Nuclear Science and Engineering / Volume 199 / Number 1 / January 2025 / Pages 61-81
Research Article / dx.doi.org/10.1080/00295639.2024.2344956
Articles are hosted by Taylor and Francis Online.
The Newton-Krylov method with the explicit Jacobian matrix is an efficient numerical method for solving the nuclear reactor nonlinear multiphysics coupling system. Compared with the Jacobian-free Newton-Krylov (JFNK) method, it has a better preconditioner matrix (the Jacobian matrix itself) and can achieve a more stable and faster convergence. How to compute the Jacobian matrix efficiently is a key issue for this method. The graph coloring algorithm is an essential technique and has been used to reduce the Jacobian computational burden by exploiting its sparsity. The fewer the coloring numbers in the Jacobian, the less the Jacobian computational cost will be. Besides, when computing the Jacobian in a distributed memory parallel environment, the parallel graph coloring algorithms are required because the Jacobian is distributed among processors. Currently, a popular parallel graph coloring algorithm has been used to color the Jacobian. However, this parallel graph coloring algorithm shows poor scalability in parallel. The coloring numbers will increase with the processors, resulting in poor Jacobian computational efficiency.

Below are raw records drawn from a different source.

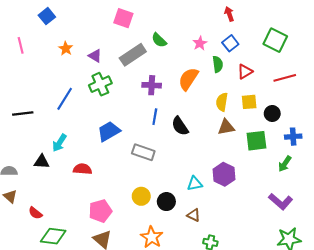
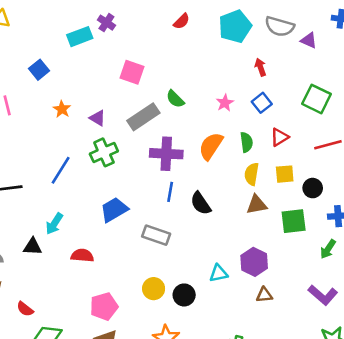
green semicircle: (218, 64) -> (246, 142), moved
purple cross: (152, 85) -> (166, 154), size x1.4
brown triangle: (194, 215) -> (264, 295), moved, turned -32

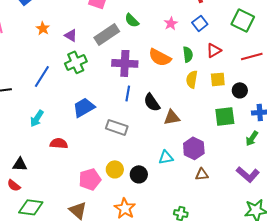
orange semicircle: (211, 146) -> (160, 57), turned -95
brown triangle: (257, 205) -> (172, 117), moved
black triangle: (33, 247) -> (20, 164), moved
pink pentagon: (104, 306) -> (90, 179), moved

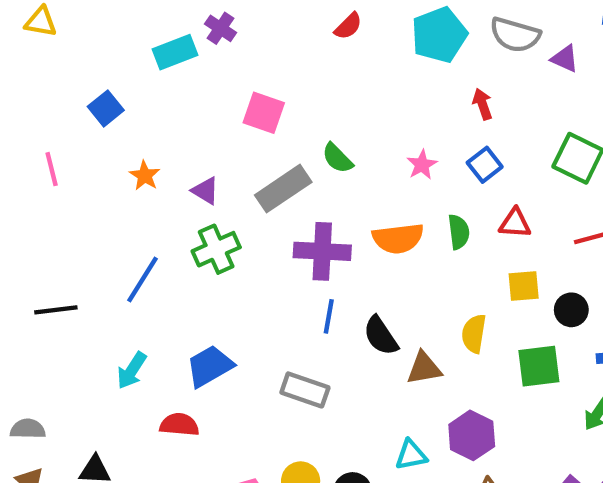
red triangle: (214, 50) -> (515, 223), turned 35
orange semicircle: (160, 57) -> (398, 238), turned -35
yellow semicircle: (192, 79) -> (474, 334), moved
blue trapezoid: (84, 107) -> (210, 366), moved

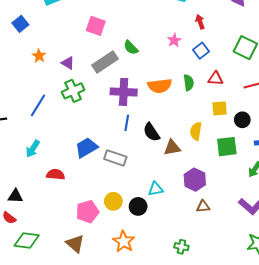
pink star: (422, 165) -> (174, 40), moved
blue trapezoid: (210, 366) -> (86, 148), moved
cyan triangle: (411, 455) -> (156, 189), moved

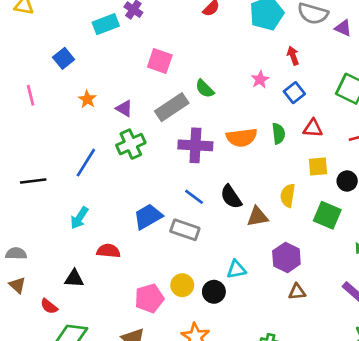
blue line: (127, 123) -> (194, 197), moved, turned -63
green square: (227, 147) -> (327, 215), turned 30
black triangle: (15, 196) -> (74, 279), moved

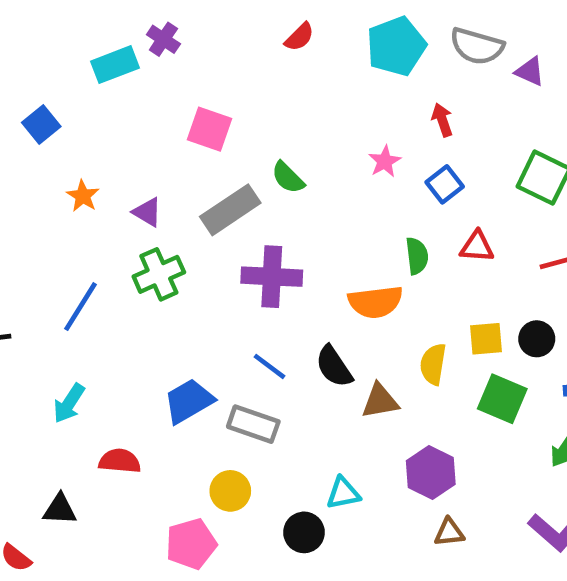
orange semicircle: (242, 137) -> (375, 302), moved
yellow square: (318, 166) -> (486, 339), moved
yellow circle: (182, 285) -> (230, 491), moved

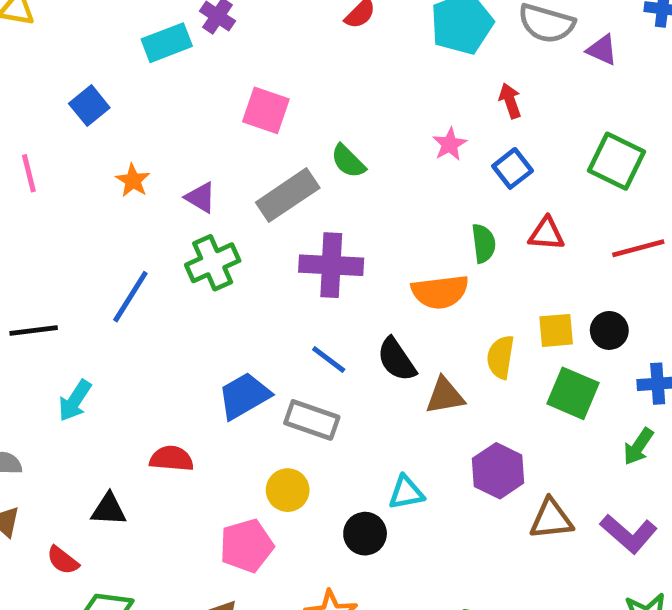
cyan arrow: (69, 403) -> (75, 401), moved
brown triangle: (449, 532) -> (551, 519), moved, size x1.4

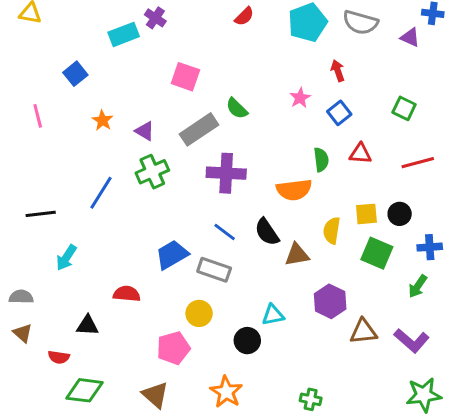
purple triangle: (602, 50) -> (410, 37), moved
green square: (617, 161) -> (404, 108), size x0.7
red semicircle: (63, 560) -> (59, 357), turned -30

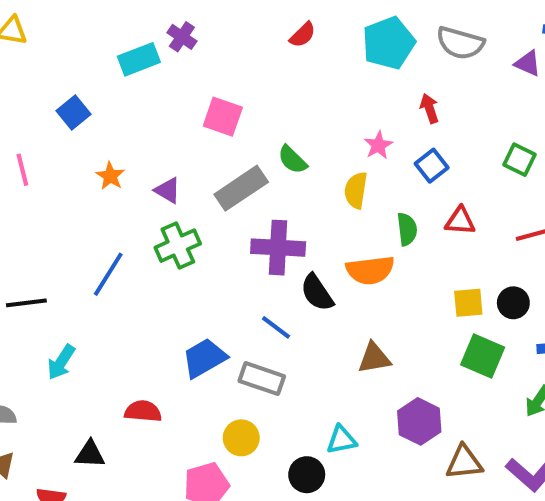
yellow semicircle: (332, 230) -> (356, 190), moved
black semicircle: (267, 232) -> (317, 293), moved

In this paper, a more efficient parallel graph coloring method is proposed that aims to reduce the coloring numbers and improve Jacobian computation efficiency in parallel. The main feature of the new method is that the coloring numbers decrease with the increasing number of processors. A neutronics/thermal-hydraulic coupling problem arising from the simplified high-temperature gas coolant model is utilized to assess the performance of the newly proposed method. The results show that (1) the parallel coloring number is reduced significantly, (2) the Jacobian computed by the new method is completely correct and excellent parallel scalability is achieved, and (3) the parallel coloring Newton-Krylov method with explicit Jacobian is more efficient and more stable than the parallel JFNK due to a better preconditioner.